Yuuri tells Phichit about his project idea that evening, and Phichit tells the members of the Hogwarts Appreciating Technology Society, and by the time Yuuri sits down at one of the four tables for lunch two days later, everyone has followed his lead. There are still students who want to write the traditional six foot essay and give the five minute oral report on their findings to the class, but not many. Phichit is going to try for a working prototype of his router, one of the Gryffindors is making his own wand, a pair of Hufflepuffs decide to compare house elf magic to human magic, and the snotty Slytherin prefect who hates Yuuri declares he’s going to prove that ‘the dilution of magical blood weakens the magical ability’.

“Okay, Riddle 3.0,” Phichit had said while Yuuri gaped. “Have fun with that.”

At least Hogwarts no longer has rigid rules about seating at meals and all the purebloods can congregate in their corner. Yuuri piles all his stuff on the bench next to him, then plops Vicchan on top of it, just so that Viktor can join him. For some reason, Yuuri always manages to pick the most crowded place to sit, and he’s found that unless he guards a spot with a vengeance, there’s nowhere left to sit beside or across from him within five minutes of lunch beginning.

“Woof,” Vicchan says. A bowl of dog food appears on the table, and Yuuri puts it in front of him to eat.

“Do you think your parents could smuggle me some circuit boards?” Phichit asks.

“…I guess?”

“I think it’ll be less suspicious if not all the parts are shipped to me.”

“Suspicious?” Yuuri squints at Phichit. “I thought these parts were for your Charms project.”

“Just get a box at the post office in Hogsmeade,” Viktor says. He’s appeared out of nowhere; Yuuri has to remind himself there’s no Apparation on Hogwarts grounds. Yuuri shoves his bag onto the floor as Viktor scoops up Vicchan, sits down, and puts the poodle in his lap. Vicchan submits happily to ear scratching while he eats.

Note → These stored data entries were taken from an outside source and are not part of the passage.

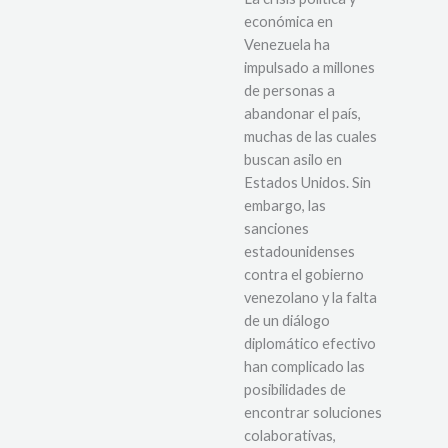
económica en
Venezuela ha
impulsado a millones
de personas a
abandonar el país,
muchas de las cuales
buscan asilo en
Estados Unidos. Sin
embargo, las
sanciones
estadounidenses
contra el gobierno
venezolano y la falta
de un diálogo
diplomático efectivo
han complicado las
posibilidades de
encontrar soluciones
colaborativas,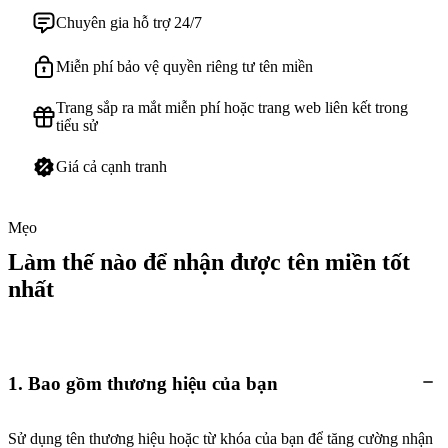
Chuyên gia hỗ trợ 24/7
Miễn phí bảo vệ quyền riêng tư tên miền
Trang sắp ra mắt miễn phí hoặc trang web liên kết trong
tiểu sử
Giá cả cạnh tranh
Mẹo
Làm thế nào để nhận được tên miền tốt
nhất
1. Bao gồm thương hiệu của bạn
Sử dụng tên thương hiệu hoặc từ khóa của bạn để tăng cường nhận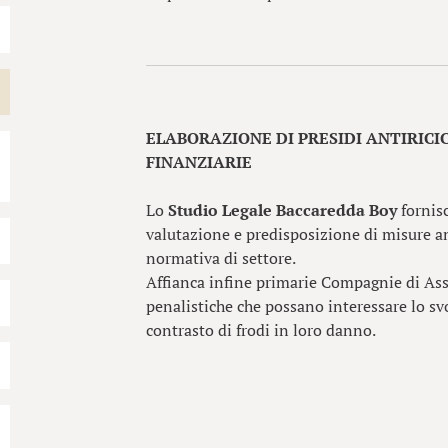
ELABORAZIONE DI PRESIDI ANTIRICI
FINANZIARIE
Lo
Studio Legale Baccaredda Boy
fornis
valutazione e predisposizione di misure ant
normativa di settore.
Affianca infine primarie Compagnie di As
penalistiche che possano interessare lo sv
contrasto di frodi in loro danno.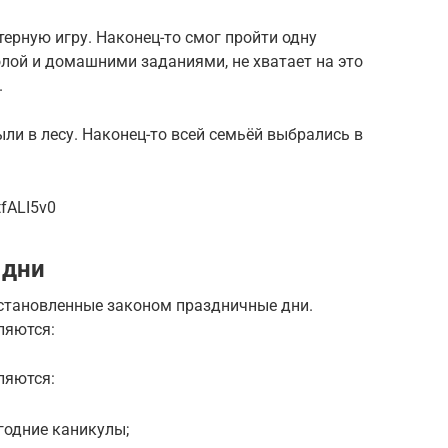
рную игру. Наконец-то смог пройти одну
лой и домашними заданиями, не хватает на это
.
были в лесу. Наконец-то всей семьёй выбрались в
fALI5v0
 дни
установленные законом праздничные дни.
ляются:
ляются:
вогодние каникулы;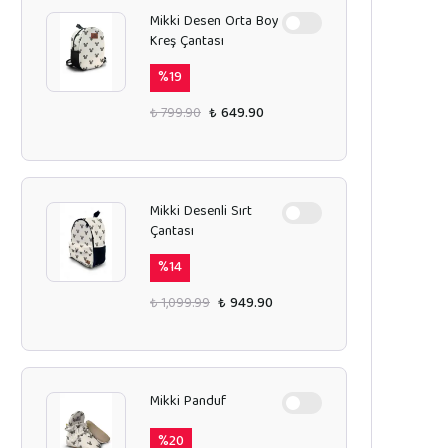
Mikki Desen Orta Boy
Kreş Çantası
%
19
₺ 799.90
₺ 649.90
Mikki Desenli Sırt
Çantası
%
14
₺ 1,099.99
₺ 949.90
Mikki Panduf
%
20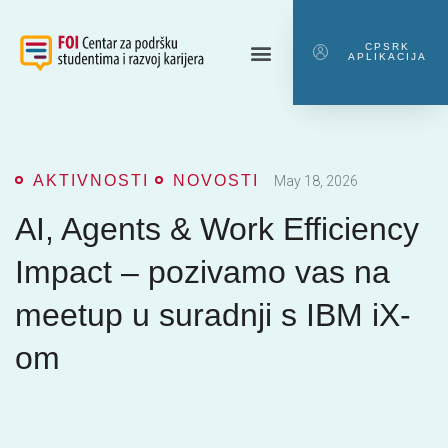
CPSRK
APLIKACIJA
AKTIVNOSTI
NOVOSTI
May 18, 2026
AI, Agents & Work Efficiency
Impact – pozivamo vas na
meetup u suradnji s IBM iX-
om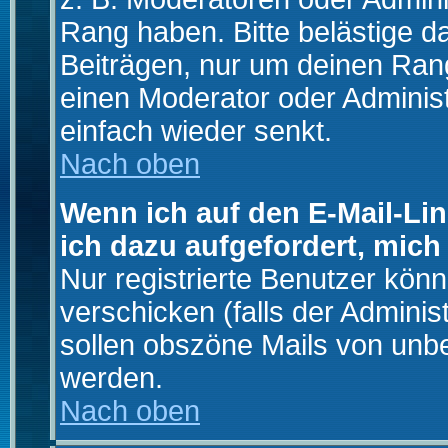
Rang haben. Bitte belästige d
Beiträgen, nur um deinen Rang
einen Moderator oder Administ
einfach wieder senkt.
Nach oben
Wenn ich auf den E-Mail-Lin
ich dazu aufgefordert, mich
Nur registrierte Benutzer kö
verschicken (falls der Adminis
sollen obszöne Mails von un
werden.
Nach oben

“Yeah, but then I have to wait until I get down to Hogsmeade to get my stuff.”

“Mmm.” Viktor piles his plate with beets and steak. “Well, I would never encourage you to use your free period in the afternoon to sneak down to Hogsmeade to pick up your mail.”

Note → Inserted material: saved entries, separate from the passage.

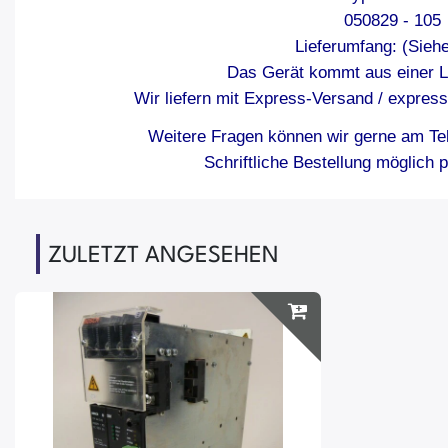
050829 - 105
Lieferumfang: (Siehe
Das Gerät kommt aus einer L
Wir liefern mit Express-Versand / expres
Weitere Fragen können wir gerne am Tel
Schriftliche Bestellung möglich 
ZULETZT ANGESEHEN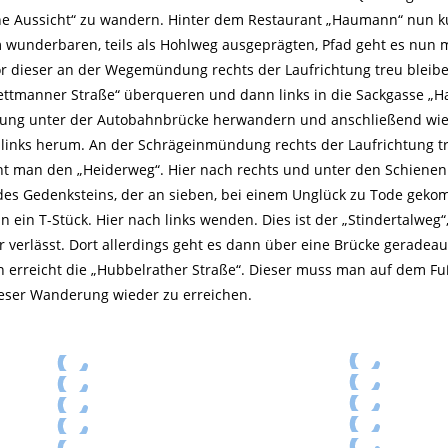
öne Aussicht“ zu wandern. Hinter dem Restaurant „Haumann“ nun k
 wunderbaren, teils als Hohlweg ausgeprägten, Pfad geht es nun 
Vor dieser an der Wegemündung rechts der Laufrichtung treu bleib
ttmanner Straße“ überqueren und dann links in die Sackgasse „H
rung unter der Autobahnbrücke herwandern und anschließend wie
f links herum. An der Schrägeinmündung rechts der Laufrichtung t
cht man den „Heiderweg“. Hier nach rechts und unter den Schienen
es Gedenksteins, der an sieben, bei einem Unglück zu Tode gek
n ein T-Stück. Hier nach links wenden. Dies ist der „Stindertalweg
verlässt. Dort allerdings geht es dann über eine Brücke geradeau
erreicht die „Hubbelrather Straße“. Dieser muss man auf dem Fu
eser Wanderung wieder zu erreichen.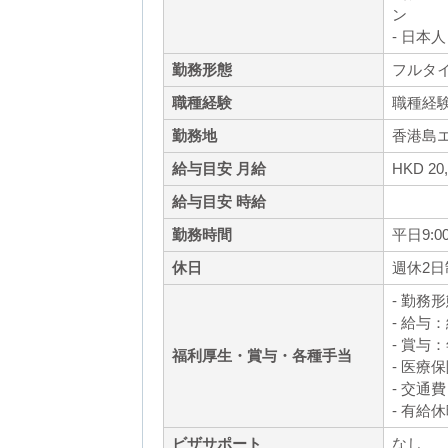
ン
- 日
勤務形態
フルタ
職種経験
職種経
勤務地
香港島
給与目安 月給
HKD 20
給与目安 時給
勤務時間
平日9:00 
休日
週休2日
- 勤務
- 給
- 賞与
福利厚生・賞与・各種手当
- 医療
- 交通
- 有給
ビザサポート
なし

“The post office guy would know.”

“I’m not saying he takes bribes,” Viktor says. He feeds Vicchan a bit of steak. “But I am saying he really likes Ice Mice.”

Phichit lifts his eyebrows at Yuuri, who can hear the sound of an ill-advised trip to Hogsmeade in his future. Yuuri likes going down to the village, but there’s only so much butterbeer one can drink, and the shops don’t have the selection of Diagon Alley, let alone the underground magical malls in Japan or the flying outdoor bazaars of Thailand. Besides, every time Yuuri goes to Hogsmeade, people try to convince him to have tea at Madam Puddifoot’s. Madam Puddifoot’s is for couples. There must be an epidemic of stood up dates at Hogwarts; why else would people keep asking Yuuri to go?

“Ice Mice freak me out,” Phichit says. “They look too much like my kids.”

“That’s how I feel about those tiny dog-shaped lemon drops,” Viktor says. “They’re delicious, but what if Makkachin sees them? What if her feelings get hurt?”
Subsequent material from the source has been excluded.